Thanks! About the free paint - what would be the point? Within 48 hours the paint would have been pooled and sold for less than the government paid in the first place. If the government wants the favelas painted, they’ll have to do it themselves (presumably in conjunction with the communities). I wouldn’t be surprised if they do exactly that ahead of the World Cup in a few of the more visible-to-tourists areas. I actually prefer them remaining highly visible eyesores from the luxury condos in Copacabana, Ipanema, and Lagoa, and all along the highway to the airport. It forces the rich to accept that the poor are among them, which means that “something” has to be done about them. With the PT governments (post-2002) being obsessed with outward appearances regarding human rights and social issues, and with clear pretenses of socialism, the poor are actually benefiting substantially, albeit not ideally.

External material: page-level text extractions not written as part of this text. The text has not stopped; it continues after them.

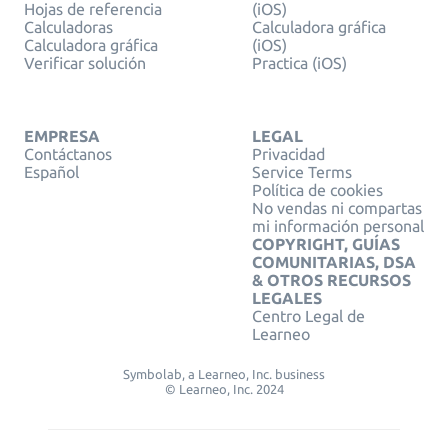
Hojas de referencia
(iOS)
Calculadoras
Calculadora gráfica
Calculadora gráfica
(iOS)
Verificar solución
Practica (iOS)
EMPRESA
LEGAL
Contáctanos
Privacidad
Español
Service Terms
Política de cookies
No vendas ni compartas
mi información personal
COPYRIGHT, GUÍAS
COMUNITARIAS, DSA
& OTROS RECURSOS
LEGALES
Centro Legal de
Learneo
Symbolab, a Learneo, Inc. business
© Learneo, Inc. 2024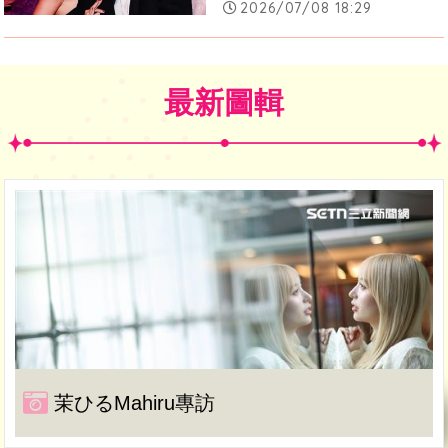
2026/07/08 18:29
最新圖輯
茉ひるMahiru專訪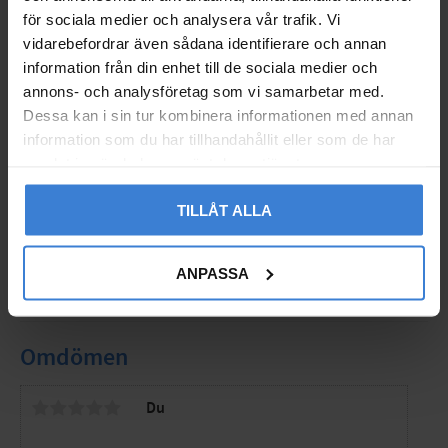
för sociala medier och analysera vår trafik. Vi
vidarebefordrar även sådana identifierare och annan
information från din enhet till de sociala medier och
annons- och analysföretag som vi samarbetar med.
Dessa kan i sin tur kombinera informationen med annan
information som du har tillhandahållit eller som de har
Kabel Exqj 4x2,5/2,5m
m² Halogenfri, Svart, M
samlat in när du har använt deras tjänster.
almbergs 0017255
TILLÅT ALLA
EL0017255
80
KR
ANPASSA
Lägg till i favoriter
Omdömen
Du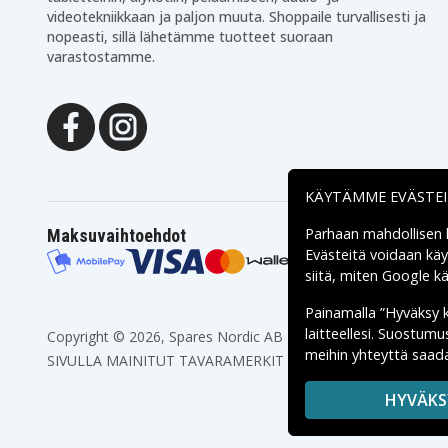
videotekniikkaan ja paljon muuta. Shoppaile turvallisesti ja
nopeasti, sillä lähetämme tuotteet suoraan
varastostamme.
KÄYTÄMME EVÄSTE
Parhaan mahdollisen
Maksuvaihtoehdot
Evästeitä voidaan kä
siitä, miten
Google käs
Painamalla ”Hyväksy 
laitteellesi. Suostum
Copyright © 2026, Spares Nordic AB
meihin yhteyttä saada
SIVULLA MAINITUT TAVARAMERKIT OVAT OMISTAJIENSA O
HYVÄKS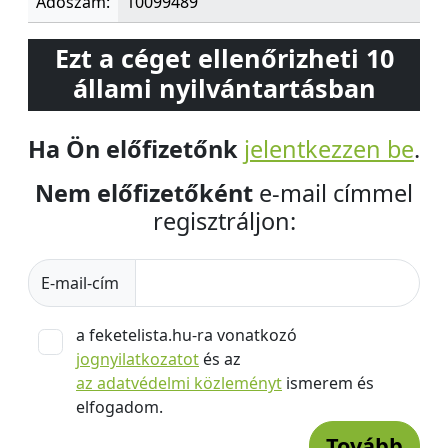
Adószám:
10099489
Ezt a céget ellenőrizheti 10
állami nyilvántartásban
Ha Ön előfizetőnk
jelentkezzen be
.
Nem előfizetőként
e-mail címmel
regisztráljon:
E-mail-cím
a feketelista.hu-ra vonatkozó
jognyilatkozatot
és az
az adatvédelmi közleményt
ismerem és
elfogadom.
Tovább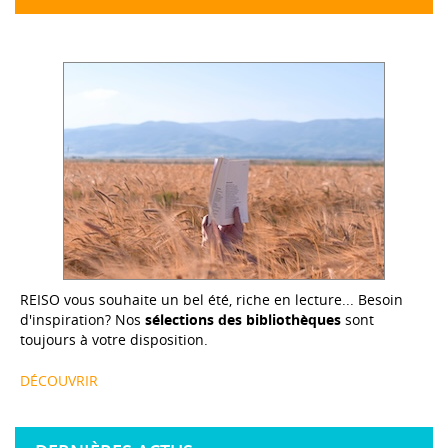
REISO vous souhaite un bel été, riche en lecture... Besoin
d'inspiration? Nos
sélections des bibliothèques
sont
toujours à votre disposition.
DÉCOUVRIR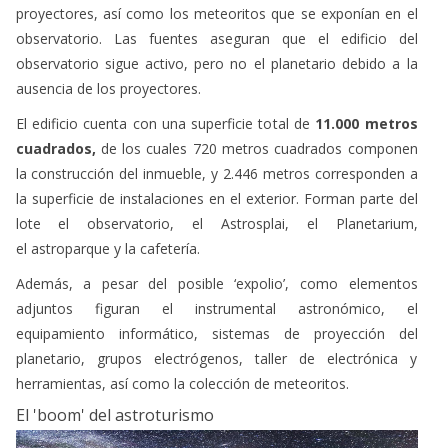
proyectores, así como los meteoritos que se exponían en el
observatorio. Las fuentes aseguran que el edificio del
observatorio sigue activo, pero no el planetario debido a la
ausencia de los proyectores.
El edificio cuenta con una superficie total de
11.000 metros
cuadrados,
de los cuales 720 metros cuadrados componen
la construcción del inmueble, y 2.446 metros corresponden a
la superficie de instalaciones en el exterior. Forman parte del
lote el observatorio, el Astrosplai, el Planetarium,
el astroparque y la cafetería.
Además, a pesar del posible ‘expolio’, como elementos
adjuntos figuran el instrumental astronómico, el
equipamiento informático, sistemas de proyección del
planetario, grupos electrógenos, taller de electrónica y
herramientas, así como la colección de meteoritos.
El 'boom' del astroturismo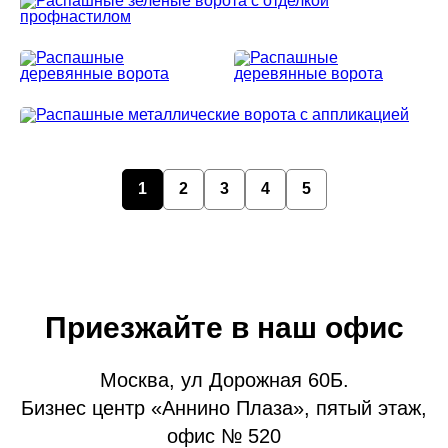
1
2
3
4
5
Приезжайте в наш офис
Москва, ул Дорожная 60Б.
Бизнес центр «Аннино Плаза», пятый этаж,
офис № 520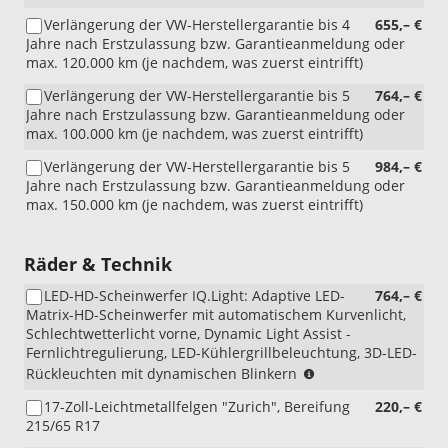
Verlängerung der VW-Herstellergarantie bis 4
655,– €
Jahre nach Erstzulassung bzw. Garantieanmeldung oder
max. 120.000 km (je nachdem, was zuerst eintrifft)
Verlängerung der VW-Herstellergarantie bis 5
764,– €
Jahre nach Erstzulassung bzw. Garantieanmeldung oder
max. 100.000 km (je nachdem, was zuerst eintrifft)
Verlängerung der VW-Herstellergarantie bis 5
984,– €
Jahre nach Erstzulassung bzw. Garantieanmeldung oder
max. 150.000 km (je nachdem, was zuerst eintrifft)
Räder & Technik
LED-HD-Scheinwerfer IQ.Light: Adaptive LED-
764,– €
Matrix-HD-Scheinwerfer mit automatischem Kurvenlicht,
Schlechtwetterlicht vorne, Dynamic Light Assist -
Fernlichtregulierung, LED-Kühlergrillbeleuchtung, 3D-LED-
(nur
Rückleuchten mit dynamischen Blinkern
i.V.
17-Zoll-Leichtmetallfelgen "Zurich", Bereifung
220,– €
mit
215/65 R17
RBJ
und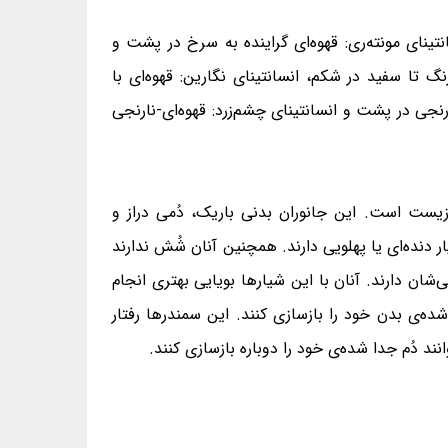
انتینای مونته‌ری: قهوه‌ای گراینده به سرخ در پشت و
نگ تا سفید در شکم، انسانتینای نگارین: قهوه‌ای با
نارنجی در پشت و انسانتینای چشم‌زرد: قهوه‌ای-نارنجی
زیست است. این جانوران بدنی باریک، دُمی دراز و
هایی کوتاه دارند. همچنین آنان ۴ انگشت در دست‌ها و ۵ انگشت در پاهای‌شان دارند. انساتیناها ۱۲ تا ۱۳ شیار دنده‌ای یا پهلویی دارند. همچنین آنان شُش ندارند
مودی میان سوراخ‌های بینی و لب بالایی‌شان دارند. آنان با این شیارها بویایی بهتری انجام
شده‌ی بدن خود را بازسازی کنند. این سمندرها رفتار
انند دُم جدا شده‌ی خود را دوباره بازسازی کنند.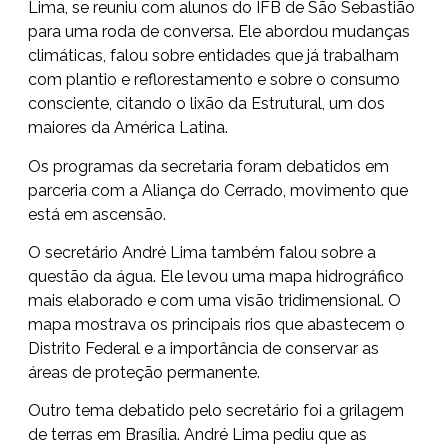
Lima, se reuniu com alunos do IFB de São Sebastião
para uma roda de conversa. Ele abordou mudanças
climáticas, falou sobre entidades que já trabalham
com plantio e reflorestamento e sobre o consumo
consciente, citando o lixão da Estrutural, um dos
maiores da América Latina.
Os programas da secretaria foram debatidos em
parceria com a Aliança do Cerrado, movimento que
está em ascensão.
O secretário André Lima também falou sobre a
questão da água. Ele levou uma mapa hidrográfico
mais elaborado e com uma visão tridimensional. O
mapa mostrava os principais rios que abastecem o
Distrito Federal e a importância de conservar as
áreas de proteção permanente.
Outro tema debatido pelo secretário foi a grilagem
de terras em Brasília. André Lima pediu que as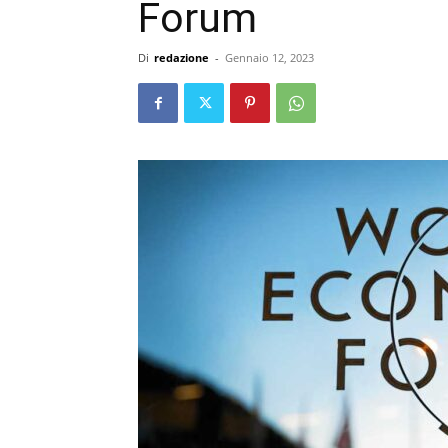
Forum
Di
redazione
-
Gennaio 12, 2023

I expect no big improvements from Olympics infrastructure. The metro system is being extended to Barra da Tijuca, which is will almost solely benefit the rich who avoid using it anyway (having your own car, the fancier the better, is an essential status symbol). The Rio airports are likely beyond salvation, to increase traffic capacity they’ll probably need to build another one - yet I’ve never even heard this being suggested as a possibility by even the most radical politicians. The road networks desperately need expansion and improvement, and that’s not happening or even planned AFAIK. There is an improvement in express bus lanes from the distant suburbs to the outskirts of Rio proper, but that’s independent of the Olympics and World Cup. I haven’t heard of any growth in hotel investment here - for Rio+20 they parked a cruise liner in Guanabara Bay and asked residents to take in visitors in their own homes if possible. And all of this is just Rio! The World Cup is even worse, as it’s going to be in 12 (?) state capitals - how in the world are they going to prepare Manaus, in the middle of the Amazon, for thousands of tourists all arriving on the same day?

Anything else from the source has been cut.